A: Yes. Former chairman of the New York branch of the Federal Reserve system, Beardsley Ruml, explained this in a blockbuster 1942 essay titled Taxes For Revenue Are Obsolete. He said that since the government can print all the paper money it needs to pay its bills and meet its obligations, it has no need to collect taxes from anyone. But printing too much paper money would cause excessive inflation, even hyperinflation. So the government forcibly collects taxes so that when the people pay taxes to the IRS it leaves less spending power in their hands, therefore removing much of the excess created credit from the money supply, thereby controlling and protecting the spending power of the bankers’ paper money.
Q: Do you mean to say that the bankers can deliberately create more credit money than is actually needed, then mask the fact by getting the government to siphon some back off the top of the money supply through taxes that wouldn’t need to be collected in the first place if the government just printed and distributed its own money, interest-free?
A: Go to the head of the class.
Q: Wow, that’s quite a feedback mechanism.
A: Yes, it works just like the rubber ball in the back of the toilet tank. When the water gets too high, the valve shuts off. The water is the money supply and the buoyancy of the rubber ball is the tax rate.
Q: Jeepers, why do people put up with all this?
A: Because they don't know what is going on. Besides, they’re happier that way.
Q: Why doesn’t the government run public service announcements on TV to explain it all?
A: No one would watch them. Without wardrobe malfunctions, duck calls, people eating bugs for money and similar forms of entertainment, the people simply aren’t interested.
Q: So why don’t the preachers, priests and rabbis explain it from the pulpit?
A: Because they don’t work for real churches as described in the Bible and other religious scripture. They work for incorporated churches that apply to the IRS for tax exemptions. The IRS then perches on their shoulders like a little bird so it can keep a close watch on everything they say. If they cross the line, they lose their tax exemption and that’s not good for church business. After all, people don’t want to pass the plate if they can’t write it off on their tax returns.
Q: Aren’t there any public school teachers who are aware of these things? Why don’t they teach the children?

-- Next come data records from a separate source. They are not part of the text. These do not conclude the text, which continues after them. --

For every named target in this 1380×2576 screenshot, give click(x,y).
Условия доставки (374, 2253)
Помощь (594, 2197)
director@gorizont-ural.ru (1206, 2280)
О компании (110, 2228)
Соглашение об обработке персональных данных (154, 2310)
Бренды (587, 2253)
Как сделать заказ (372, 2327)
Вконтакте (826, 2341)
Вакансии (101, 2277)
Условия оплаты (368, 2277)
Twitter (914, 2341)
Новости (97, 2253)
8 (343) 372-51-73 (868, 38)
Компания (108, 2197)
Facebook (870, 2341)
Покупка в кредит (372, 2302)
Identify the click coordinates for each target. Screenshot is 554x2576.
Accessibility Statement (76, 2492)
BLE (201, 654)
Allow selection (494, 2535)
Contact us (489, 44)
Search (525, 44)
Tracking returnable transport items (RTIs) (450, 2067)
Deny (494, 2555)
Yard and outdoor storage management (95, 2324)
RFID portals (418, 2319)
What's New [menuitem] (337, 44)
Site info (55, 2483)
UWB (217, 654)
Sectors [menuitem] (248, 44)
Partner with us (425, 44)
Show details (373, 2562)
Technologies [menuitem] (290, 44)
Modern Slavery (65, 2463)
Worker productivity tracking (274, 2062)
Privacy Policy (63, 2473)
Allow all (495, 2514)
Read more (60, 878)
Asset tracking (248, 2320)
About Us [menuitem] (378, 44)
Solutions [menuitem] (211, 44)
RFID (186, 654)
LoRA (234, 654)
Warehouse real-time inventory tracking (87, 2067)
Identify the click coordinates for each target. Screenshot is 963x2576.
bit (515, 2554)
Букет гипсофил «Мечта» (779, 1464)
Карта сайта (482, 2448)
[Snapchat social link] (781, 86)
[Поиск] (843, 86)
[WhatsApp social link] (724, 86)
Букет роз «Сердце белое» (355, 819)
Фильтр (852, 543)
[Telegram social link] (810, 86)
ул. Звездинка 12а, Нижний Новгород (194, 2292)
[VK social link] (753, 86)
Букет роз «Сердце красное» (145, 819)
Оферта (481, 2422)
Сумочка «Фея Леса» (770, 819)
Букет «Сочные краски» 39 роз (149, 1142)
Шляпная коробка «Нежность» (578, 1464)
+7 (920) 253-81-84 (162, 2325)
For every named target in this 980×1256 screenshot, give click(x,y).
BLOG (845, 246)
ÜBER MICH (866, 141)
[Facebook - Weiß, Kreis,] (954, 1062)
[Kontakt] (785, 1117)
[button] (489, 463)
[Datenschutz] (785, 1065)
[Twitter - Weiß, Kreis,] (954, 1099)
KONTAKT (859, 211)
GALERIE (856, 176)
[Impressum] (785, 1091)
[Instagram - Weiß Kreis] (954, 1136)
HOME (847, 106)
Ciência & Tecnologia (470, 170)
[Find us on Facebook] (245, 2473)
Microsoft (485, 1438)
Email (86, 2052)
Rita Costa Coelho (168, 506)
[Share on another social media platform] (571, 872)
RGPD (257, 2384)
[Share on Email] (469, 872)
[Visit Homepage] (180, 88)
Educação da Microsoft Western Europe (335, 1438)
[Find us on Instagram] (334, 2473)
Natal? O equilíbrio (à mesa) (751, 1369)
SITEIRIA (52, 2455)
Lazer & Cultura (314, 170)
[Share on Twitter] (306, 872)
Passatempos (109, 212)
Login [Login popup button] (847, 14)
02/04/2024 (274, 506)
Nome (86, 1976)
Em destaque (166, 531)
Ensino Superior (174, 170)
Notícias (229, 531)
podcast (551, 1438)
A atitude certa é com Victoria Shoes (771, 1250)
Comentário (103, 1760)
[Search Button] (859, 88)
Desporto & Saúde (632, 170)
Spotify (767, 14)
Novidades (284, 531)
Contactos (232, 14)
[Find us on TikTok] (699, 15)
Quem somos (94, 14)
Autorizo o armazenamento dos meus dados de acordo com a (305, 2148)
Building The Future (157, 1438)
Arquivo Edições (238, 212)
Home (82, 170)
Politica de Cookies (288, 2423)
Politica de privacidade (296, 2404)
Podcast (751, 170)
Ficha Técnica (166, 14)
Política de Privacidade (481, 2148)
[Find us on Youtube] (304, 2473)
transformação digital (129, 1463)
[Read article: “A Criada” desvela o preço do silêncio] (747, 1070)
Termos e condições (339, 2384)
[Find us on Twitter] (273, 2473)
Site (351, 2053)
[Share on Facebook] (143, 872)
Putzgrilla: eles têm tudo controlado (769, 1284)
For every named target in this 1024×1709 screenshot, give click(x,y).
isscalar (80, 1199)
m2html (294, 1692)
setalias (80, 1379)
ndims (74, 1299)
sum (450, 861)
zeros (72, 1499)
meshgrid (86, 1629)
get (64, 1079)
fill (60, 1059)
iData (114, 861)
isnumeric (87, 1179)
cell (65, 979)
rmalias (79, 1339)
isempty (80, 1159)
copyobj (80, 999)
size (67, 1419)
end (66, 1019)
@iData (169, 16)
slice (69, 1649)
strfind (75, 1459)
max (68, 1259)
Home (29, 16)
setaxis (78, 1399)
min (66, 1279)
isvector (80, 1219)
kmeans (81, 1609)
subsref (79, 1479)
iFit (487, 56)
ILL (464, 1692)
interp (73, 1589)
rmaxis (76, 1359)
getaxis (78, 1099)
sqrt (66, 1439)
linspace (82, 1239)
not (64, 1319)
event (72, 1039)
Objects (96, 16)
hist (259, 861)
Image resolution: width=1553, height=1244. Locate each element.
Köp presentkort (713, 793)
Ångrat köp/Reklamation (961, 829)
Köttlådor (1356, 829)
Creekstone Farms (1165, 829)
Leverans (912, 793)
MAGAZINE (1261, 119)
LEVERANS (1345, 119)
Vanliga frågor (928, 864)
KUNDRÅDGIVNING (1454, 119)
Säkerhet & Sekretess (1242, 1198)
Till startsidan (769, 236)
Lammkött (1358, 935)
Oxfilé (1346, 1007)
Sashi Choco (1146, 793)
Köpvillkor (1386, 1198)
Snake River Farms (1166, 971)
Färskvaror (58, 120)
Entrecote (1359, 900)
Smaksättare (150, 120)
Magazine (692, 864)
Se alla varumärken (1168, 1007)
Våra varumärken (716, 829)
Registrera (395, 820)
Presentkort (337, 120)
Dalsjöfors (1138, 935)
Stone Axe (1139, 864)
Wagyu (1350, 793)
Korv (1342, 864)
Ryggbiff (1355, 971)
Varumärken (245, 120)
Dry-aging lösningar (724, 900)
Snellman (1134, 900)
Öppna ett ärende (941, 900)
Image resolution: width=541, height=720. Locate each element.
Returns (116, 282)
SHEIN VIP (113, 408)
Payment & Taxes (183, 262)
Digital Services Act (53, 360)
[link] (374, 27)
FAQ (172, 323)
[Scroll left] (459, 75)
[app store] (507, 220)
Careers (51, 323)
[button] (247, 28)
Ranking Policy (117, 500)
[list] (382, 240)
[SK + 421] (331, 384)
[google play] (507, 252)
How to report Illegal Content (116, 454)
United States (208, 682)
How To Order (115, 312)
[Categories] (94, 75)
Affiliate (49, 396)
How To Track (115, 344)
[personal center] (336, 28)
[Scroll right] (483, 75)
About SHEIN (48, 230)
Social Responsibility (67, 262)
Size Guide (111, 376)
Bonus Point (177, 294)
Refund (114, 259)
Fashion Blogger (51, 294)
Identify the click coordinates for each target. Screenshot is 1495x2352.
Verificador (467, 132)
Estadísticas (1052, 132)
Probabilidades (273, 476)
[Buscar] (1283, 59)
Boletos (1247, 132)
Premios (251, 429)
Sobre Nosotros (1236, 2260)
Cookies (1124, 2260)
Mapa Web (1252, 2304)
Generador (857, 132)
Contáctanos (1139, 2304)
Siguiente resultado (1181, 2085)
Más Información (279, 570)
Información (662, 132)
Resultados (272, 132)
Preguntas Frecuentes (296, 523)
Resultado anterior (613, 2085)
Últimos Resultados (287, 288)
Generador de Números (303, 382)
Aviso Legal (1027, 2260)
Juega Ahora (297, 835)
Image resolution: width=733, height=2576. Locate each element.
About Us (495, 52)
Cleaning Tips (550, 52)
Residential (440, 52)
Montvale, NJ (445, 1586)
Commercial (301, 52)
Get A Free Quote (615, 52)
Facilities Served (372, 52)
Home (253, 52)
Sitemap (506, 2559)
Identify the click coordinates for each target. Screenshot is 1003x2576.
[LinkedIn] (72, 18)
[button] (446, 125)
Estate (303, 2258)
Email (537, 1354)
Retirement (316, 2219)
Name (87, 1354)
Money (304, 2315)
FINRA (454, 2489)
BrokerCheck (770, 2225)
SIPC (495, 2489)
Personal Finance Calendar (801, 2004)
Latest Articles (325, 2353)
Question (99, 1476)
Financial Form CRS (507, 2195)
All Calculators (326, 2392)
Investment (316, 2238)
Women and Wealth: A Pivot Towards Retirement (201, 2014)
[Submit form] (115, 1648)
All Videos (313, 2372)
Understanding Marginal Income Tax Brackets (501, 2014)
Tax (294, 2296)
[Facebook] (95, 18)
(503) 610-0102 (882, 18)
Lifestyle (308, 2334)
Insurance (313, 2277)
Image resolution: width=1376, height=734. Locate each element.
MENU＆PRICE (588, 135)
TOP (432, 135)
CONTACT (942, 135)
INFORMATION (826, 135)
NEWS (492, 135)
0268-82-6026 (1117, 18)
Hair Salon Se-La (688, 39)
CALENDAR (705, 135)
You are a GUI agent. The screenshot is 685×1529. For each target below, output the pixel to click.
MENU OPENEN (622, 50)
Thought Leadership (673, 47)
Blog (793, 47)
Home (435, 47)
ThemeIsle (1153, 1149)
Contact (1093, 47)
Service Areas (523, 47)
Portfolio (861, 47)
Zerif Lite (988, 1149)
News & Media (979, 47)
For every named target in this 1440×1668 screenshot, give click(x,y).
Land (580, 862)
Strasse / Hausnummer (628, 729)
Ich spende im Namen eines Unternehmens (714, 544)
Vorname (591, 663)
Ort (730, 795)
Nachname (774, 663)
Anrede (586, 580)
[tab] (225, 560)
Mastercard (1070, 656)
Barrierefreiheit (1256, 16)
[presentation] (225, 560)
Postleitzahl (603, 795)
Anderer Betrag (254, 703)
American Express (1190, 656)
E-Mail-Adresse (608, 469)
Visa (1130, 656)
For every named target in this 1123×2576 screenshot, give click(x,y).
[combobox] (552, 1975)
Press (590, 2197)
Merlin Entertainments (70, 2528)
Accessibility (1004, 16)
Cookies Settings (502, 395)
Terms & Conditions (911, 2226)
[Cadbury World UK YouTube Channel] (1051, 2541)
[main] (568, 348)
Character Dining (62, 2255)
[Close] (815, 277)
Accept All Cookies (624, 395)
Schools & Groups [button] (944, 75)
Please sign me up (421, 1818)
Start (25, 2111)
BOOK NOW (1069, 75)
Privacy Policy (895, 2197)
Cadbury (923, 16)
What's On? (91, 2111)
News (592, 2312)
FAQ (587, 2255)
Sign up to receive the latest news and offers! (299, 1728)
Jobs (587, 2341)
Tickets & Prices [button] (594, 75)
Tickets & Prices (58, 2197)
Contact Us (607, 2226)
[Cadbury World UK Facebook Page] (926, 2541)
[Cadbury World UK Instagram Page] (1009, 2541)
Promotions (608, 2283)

A: Because the Teachers’ Union won’t allow them. If they did, the state schools wouldn’t give them their fair share of free cheese subsidies from the federal government.
Q: Wow, they’ve pretty much got this whole thing locked down, don’t they?
A: Pretty much.
Q: But don’t the people want to be free?
A: A pet will not wander far from its food bowl and will love whomever feeds it. A taxpayer, especially a retired taxpayer, will not wander far from his benefits and will love whoever keeps the free cheese coming.
Q: Sounds to me like the public is pretty well conditioned to believe whatever the government and the media tell them. How long has this system of mass mind control worked this way?
A: For thousands of years. Today it’s run by TV. Who knows, maybe tomorrow it may be on a chip.
Q: Is government even necessary?
A: That’s an ongoing debate. Most governments throughout history have been little more than bands of elites in temporary possession of territory. The bankers had a hand in the writing of the U.S. Constitution to make sure that the new federal government would pay off the debts of the colonial government. They had a hand in fomenting the War of 1812, the War Between The States, World Wars I and II, and they’ve had a hand in the perpetuation of war — with occasional interruptions of peace — ever since.
Q: Can’t the people just govern themselves?
A: Apparently not. That was the great American experiment America’s founders had in mind, but it isn’t really compatible with lavish surround sound.
Q: So what can people who want to be self-governing do about all this? After all, the ant is much larger than the aphid, plus the ant has all the guns.
A: Yes, but the aphid has all the juice.